▸ **What the task requires**: Nothing but an exact repeat of the entries below should appear in your answer.

▸ **Source data**:
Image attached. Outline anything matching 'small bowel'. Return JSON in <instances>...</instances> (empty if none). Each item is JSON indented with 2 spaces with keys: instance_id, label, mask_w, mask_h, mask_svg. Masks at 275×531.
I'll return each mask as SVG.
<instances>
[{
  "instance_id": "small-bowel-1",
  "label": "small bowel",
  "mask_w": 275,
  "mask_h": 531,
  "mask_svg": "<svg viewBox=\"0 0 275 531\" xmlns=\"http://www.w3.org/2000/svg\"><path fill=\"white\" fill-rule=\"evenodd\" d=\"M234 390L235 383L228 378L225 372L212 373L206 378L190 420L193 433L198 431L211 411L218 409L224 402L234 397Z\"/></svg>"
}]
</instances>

▸ **Answer box**:
Image attached. Outline anything matching 'small bowel'. Return JSON in <instances>...</instances> (empty if none). Each item is JSON indented with 2 spaces with keys: instance_id, label, mask_w, mask_h, mask_svg. Masks at 275×531.
I'll return each mask as SVG.
<instances>
[{
  "instance_id": "small-bowel-1",
  "label": "small bowel",
  "mask_w": 275,
  "mask_h": 531,
  "mask_svg": "<svg viewBox=\"0 0 275 531\" xmlns=\"http://www.w3.org/2000/svg\"><path fill=\"white\" fill-rule=\"evenodd\" d=\"M234 390L235 383L228 378L225 372L212 373L206 378L190 420L193 433L198 431L211 411L218 409L224 402L234 397Z\"/></svg>"
}]
</instances>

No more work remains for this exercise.